It's one thing for it to be live, it's another thing for it to be stress tested in actual production/real world with people's actual money.
I have a vested interest in hoping it lands successfully, but being a software engineer, I know how many bugs I've had even in simple programs, I can only imagine the kinds of bugs that will be discovered in eth2 considering just how complex it is.
Don't worry. If anything goes wrong (like a hacker stealing everybody's coins), they can just rollback the transaction. That's not a new thing for ethereum, to just rollback transactions. Lol.
For the uninitiated read about the dao hack and the debate that ensued. Basically, they just rolled back the transaction, just like a bank.
You're mixing up two different issues. One is a bug in the implementation of Ethereum, the other is a bug in a smart contract (that runs on Ethereum).
Undoing the former by rolling back the chain and fixing the bug is the only logical thing to do. Bitcoin devs have done the same a couple of times (e.g. [1]).
The DAO hack, however, was not caused by a bug in Ethereum. It was caused by a bug in the code of a smart contract. Ethereum executed this smart contract faithfully (there was no bug in Ethereum). Bitcoin has never done this.
As someone else said, it's in production. Also, there are many, many forks of the EVM in production that run on proof of stake mechanics (Polygon, Binance Smart Chain, Skale, Qtum, xDai, etc).

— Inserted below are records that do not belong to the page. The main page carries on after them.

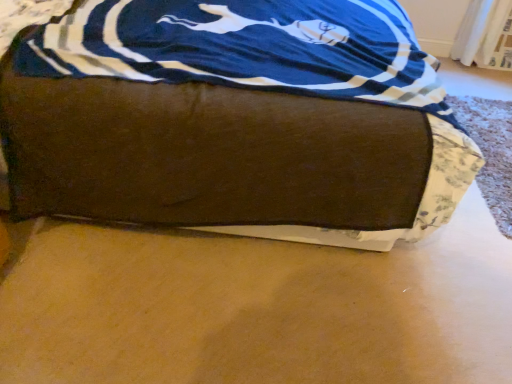 Where is `brown fabric bed at center`? brown fabric bed at center is located at coordinates (418, 210).

The width and height of the screenshot is (512, 384). What do you see at coordinates (418, 210) in the screenshot? I see `brown fabric bed at center` at bounding box center [418, 210].

Find the location of a particular element. brown fabric bed at center is located at coordinates (418, 210). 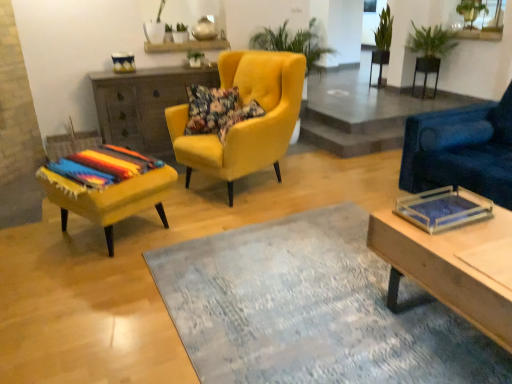 Question: Should I look upward or downward to see green leafy plant at upper right, acting as the 3th plant starting from the left?

Choices:
 (A) down
 (B) up

Answer: (B)

Question: Is floral fabric pillow at center, the second pillow in the left-to-right sequence, wider than wooden cabinet at center?

Choices:
 (A) yes
 (B) no

Answer: (B)

Question: From a real-world perspective, is floral fabric pillow at center, the second pillow in the left-to-right sequence, physically below wooden cabinet at center?

Choices:
 (A) yes
 (B) no

Answer: (B)

Question: Would you say wooden cabinet at center is part of floral fabric pillow at center, which appears as the 1th pillow when viewed from the right,'s contents?

Choices:
 (A) no
 (B) yes

Answer: (A)

Question: Are floral fabric pillow at center, the second pillow in the left-to-right sequence, and wooden cabinet at center beside each other?

Choices:
 (A) yes
 (B) no

Answer: (B)

Question: Is floral fabric pillow at center, which appears as the 1th pillow when viewed from the right, thinner than wooden cabinet at center?

Choices:
 (A) no
 (B) yes

Answer: (B)

Question: Can you confirm if floral fabric pillow at center, the second pillow in the left-to-right sequence, is bigger than wooden cabinet at center?

Choices:
 (A) yes
 (B) no

Answer: (B)

Question: From the image's perspective, is velvet blue armchair at right, the 1th chair from the right, on top of velvet yellow armchair at center, placed as the second chair when sorted from left to right?

Choices:
 (A) no
 (B) yes

Answer: (A)

Question: Does velvet blue armchair at right, the 1th chair from the right, lie behind velvet yellow armchair at center, placed as the second chair when sorted from left to right?

Choices:
 (A) yes
 (B) no

Answer: (B)

Question: Is velvet blue armchair at right, acting as the 3th chair starting from the left, positioned far away from velvet yellow armchair at center, the 2th chair from the right?

Choices:
 (A) no
 (B) yes

Answer: (B)

Question: Is velvet blue armchair at right, acting as the 3th chair starting from the left, bigger than velvet yellow armchair at center, the 2th chair from the right?

Choices:
 (A) no
 (B) yes

Answer: (A)

Question: Is velvet blue armchair at right, acting as the 3th chair starting from the left, wider than velvet yellow armchair at center, the 2th chair from the right?

Choices:
 (A) no
 (B) yes

Answer: (A)

Question: Can you see velvet blue armchair at right, acting as the 3th chair starting from the left, touching velvet yellow armchair at center, placed as the second chair when sorted from left to right?

Choices:
 (A) no
 (B) yes

Answer: (A)

Question: Would you consider black metal side table at upper right to be distant from green leafy plant at upper right, arranged as the 3th plant when viewed from the right?

Choices:
 (A) no
 (B) yes

Answer: (A) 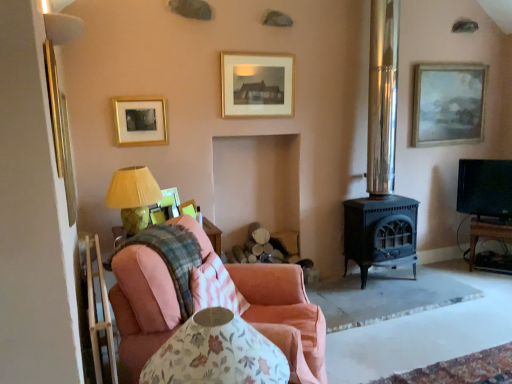 Identify the location of wooden tv stand at right. [x=485, y=235].

In order to face gold/glossy picture frame at upper left, which is the 3th picture frame from front to back, should I rotate leftwards or rightwards?

You should rotate left by 14.881 degrees.

The width and height of the screenshot is (512, 384). What do you see at coordinates (381, 161) in the screenshot?
I see `polished metal stove at center-right` at bounding box center [381, 161].

Describe the element at coordinates (284, 316) in the screenshot. I see `pink fabric couch at lower left` at that location.

Measure the distance between gold-framed print at upper center, which is the fourth picture frame in front-to-back order, and camera.

gold-framed print at upper center, which is the fourth picture frame in front-to-back order, and camera are 10.31 feet apart from each other.

Describe the element at coordinates (133, 196) in the screenshot. The height and width of the screenshot is (384, 512). I see `matte yellow fabric at left` at that location.

This screenshot has height=384, width=512. What do you see at coordinates (485, 187) in the screenshot?
I see `black glossy tv at right` at bounding box center [485, 187].

Locate an element on the screen. wooden tv stand at right is located at coordinates (485, 235).

Is there a large distance between gold/glossy picture frame at upper left, the second picture frame positioned from the left, and pink fabric chair at lower left?

Yes, gold/glossy picture frame at upper left, the second picture frame positioned from the left, is far from pink fabric chair at lower left.

Is gold/glossy picture frame at upper left, the second picture frame positioned from the left, positioned with its back to pink fabric chair at lower left?

No, pink fabric chair at lower left is not at the back of gold/glossy picture frame at upper left, the second picture frame positioned from the left.

Between gold/glossy picture frame at upper left, which is the 3th picture frame from front to back, and pink fabric chair at lower left, which one is positioned in front?

pink fabric chair at lower left is closer to the camera.

From the image's perspective, would you say gold/glossy picture frame at upper left, the second picture frame positioned from the left, is shown under pink fabric chair at lower left?

Actually, gold/glossy picture frame at upper left, the second picture frame positioned from the left, appears above pink fabric chair at lower left in the image.

From the image's perspective, between pink fabric chair at lower left and gold/glossy picture frame at upper left, acting as the 4th picture frame starting from the right, which one is located above?

gold/glossy picture frame at upper left, acting as the 4th picture frame starting from the right, appears higher in the image.

Is pink fabric chair at lower left far away from gold/glossy picture frame at upper left, which is the 3th picture frame from front to back?

Indeed, pink fabric chair at lower left is not near gold/glossy picture frame at upper left, which is the 3th picture frame from front to back.

Is gold/glossy picture frame at upper left, which is the 3th picture frame from front to back, located within pink fabric chair at lower left?

No, gold/glossy picture frame at upper left, which is the 3th picture frame from front to back, is not inside pink fabric chair at lower left.

Between pink fabric chair at lower left and gold/glossy picture frame at upper left, acting as the 4th picture frame starting from the right, which one has larger size?

With larger size is pink fabric chair at lower left.

Is pink fabric chair at lower left far from pink fabric couch at lower left?

No.

From the image's perspective, is pink fabric chair at lower left above or below pink fabric couch at lower left?

From the image's perspective, pink fabric chair at lower left appears below pink fabric couch at lower left.

From a real-world perspective, which is physically below, pink fabric chair at lower left or pink fabric couch at lower left?

In real-world perspective, pink fabric couch at lower left is lower.

Does pink cotton pillow at center appear on the right side of gold-framed print at upper center, which is the fourth picture frame in front-to-back order?

Incorrect, pink cotton pillow at center is not on the right side of gold-framed print at upper center, which is the fourth picture frame in front-to-back order.

Considering the relative sizes of pink cotton pillow at center and gold-framed print at upper center, the 2th picture frame in the back-to-front sequence, in the image provided, is pink cotton pillow at center taller than gold-framed print at upper center, the 2th picture frame in the back-to-front sequence,?

No.

Is pink cotton pillow at center turned away from gold-framed print at upper center, which is the 4th picture frame in left-to-right order?

pink cotton pillow at center does not have its back to gold-framed print at upper center, which is the 4th picture frame in left-to-right order.

In the scene shown: Based on their sizes in the image, would you say pink cotton pillow at center is bigger or smaller than gold-framed print at upper center, which is the fourth picture frame in front-to-back order?

pink cotton pillow at center is bigger than gold-framed print at upper center, which is the fourth picture frame in front-to-back order.

From the image's perspective, is gold/glossy picture frame at upper left, placed as the third picture frame when sorted from back to front, over gold-framed print at upper center, the second picture frame positioned from the right?

Incorrect, from the image's perspective, gold/glossy picture frame at upper left, placed as the third picture frame when sorted from back to front, is lower than gold-framed print at upper center, the second picture frame positioned from the right.

Is gold/glossy picture frame at upper left, acting as the 4th picture frame starting from the right, located outside gold-framed print at upper center, the second picture frame positioned from the right?

Yes, gold/glossy picture frame at upper left, acting as the 4th picture frame starting from the right, is not within gold-framed print at upper center, the second picture frame positioned from the right.

Can you confirm if gold/glossy picture frame at upper left, which is the 3th picture frame from front to back, is positioned to the left of gold-framed print at upper center, the 2th picture frame in the back-to-front sequence?

Indeed, gold/glossy picture frame at upper left, which is the 3th picture frame from front to back, is positioned on the left side of gold-framed print at upper center, the 2th picture frame in the back-to-front sequence.

Is wooden tv stand at right positioned behind matte yellow fabric at left?

Yes, the depth of wooden tv stand at right is greater than that of matte yellow fabric at left.

Is wooden tv stand at right to the left of matte yellow fabric at left from the viewer's perspective?

Incorrect, wooden tv stand at right is not on the left side of matte yellow fabric at left.

Which object is wider, wooden tv stand at right or matte yellow fabric at left?

wooden tv stand at right is wider.

Which is behind, point (497, 160) or point (82, 26)?

The point (497, 160) is behind.

Would you say black glossy tv at right contains white fabric lampshade at upper left?

No, white fabric lampshade at upper left is not surrounded by black glossy tv at right.

Find the location of `television behind the white fabric lampshade at upper left`. television behind the white fabric lampshade at upper left is located at coordinates (485, 187).

Image resolution: width=512 pixels, height=384 pixels. Find the location of `the 1st picture frame to the left when counting from the pink fabric chair at lower left`. the 1st picture frame to the left when counting from the pink fabric chair at lower left is located at coordinates (140, 120).

At what (x,y) coordinates should I click in order to perform the action: click on chair that is below the gold/glossy picture frame at upper left, acting as the 4th picture frame starting from the right (from the image's perspective). Please return your answer as a coordinate pair (x, y). Looking at the image, I should click on (96, 314).

Considering their positions, is gold-framed print at upper center, the 2th picture frame in the back-to-front sequence, positioned closer to wooden tv stand at right than matte gold picture frame at upper right, which is the 1th picture frame from right to left?

matte gold picture frame at upper right, which is the 1th picture frame from right to left, lies closer to wooden tv stand at right than the other object.

When comparing their distances from gold/glossy picture frame at upper left, placed as the third picture frame when sorted from back to front, does gold-framed print at upper center, which is the fourth picture frame in front-to-back order, or matte yellow fabric at left seem further?

gold-framed print at upper center, which is the fourth picture frame in front-to-back order, is positioned further to the anchor gold/glossy picture frame at upper left, placed as the third picture frame when sorted from back to front.

Based on their spatial positions, is gold metallic picture frame at left, which appears as the first picture frame when viewed from the front, or matte yellow fabric at left further from black glossy tv at right?

gold metallic picture frame at left, which appears as the first picture frame when viewed from the front, is positioned further to the anchor black glossy tv at right.

From the image, which object appears to be nearer to metallic gold picture frame at left, the first picture frame positioned from the left, pink fabric couch at lower left or matte gold picture frame at upper right, which is the 1th picture frame from right to left?

pink fabric couch at lower left.

Looking at the image, which one is located further to matte gold picture frame at upper right, which is the 5th picture frame from front to back, white fabric lampshade at upper left or polished metal stove at center-right?

white fabric lampshade at upper left lies further to matte gold picture frame at upper right, which is the 5th picture frame from front to back, than the other object.

Considering their positions, is pink cotton pillow at center positioned closer to white fabric lampshade at upper left than gold-framed print at upper center, which is the fourth picture frame in front-to-back order?

Among the two, pink cotton pillow at center is located nearer to white fabric lampshade at upper left.

When comparing their distances from white fabric lampshade at upper left, does gold-framed print at upper center, which is the fourth picture frame in front-to-back order, or pink cotton pillow at center seem closer?

Based on the image, pink cotton pillow at center appears to be nearer to white fabric lampshade at upper left.

Considering their positions, is polished metal stove at center-right positioned further to wooden tv stand at right than black glossy tv at right?

Among the two, polished metal stove at center-right is located further to wooden tv stand at right.

Image resolution: width=512 pixels, height=384 pixels. Identify the location of table lamp between white fabric lampshade at upper left and black glossy tv at right from left to right. [133, 196].

Locate an element on the screen. fireplace between pink cotton pillow at center and black glossy tv at right from left to right is located at coordinates (381, 161).

Locate an element on the screen. studio couch between pink fabric chair at lower left and gold/glossy picture frame at upper left, acting as the 4th picture frame starting from the right, from front to back is located at coordinates (284, 316).

The width and height of the screenshot is (512, 384). In order to click on table lamp between gold/glossy picture frame at upper left, the second picture frame positioned from the left, and wooden tv stand at right, in the horizontal direction in this screenshot , I will do `click(133, 196)`. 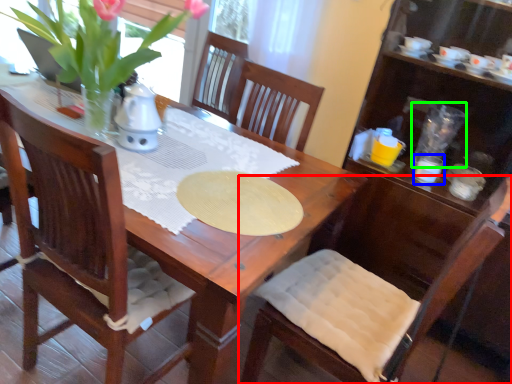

The main thing you have to worry about with move to ETH2 is contentious forks of the main chain, like if POW miners revolt and start a fork or a blip at the merge point that takes the chain offline for a bit. The ongoing ETH2 consensus and validation mechanic is live already. ETH2 also has client diversity, with 4 different implementations written in four different programming languages (Rust, Go, etc). There is some world class talent on the ETH core team. I have full faith in them and their testing regiment. But of course there is no such thing as risk-free.
It's not really in production until the value of Ether tokens is protected by it. When that happens it will be potentially profitable to hack it. Right now only Ethereum supporters are testing the network, not Ethereum antagonists (black/gray hats).
I have a vested interest in hoping it lands successfully, but being a software engineer, I know how many bugs I've had even in simple programs, I can only imagine the kinds of bugs that will be discovered in eth2 considering just how complex it is.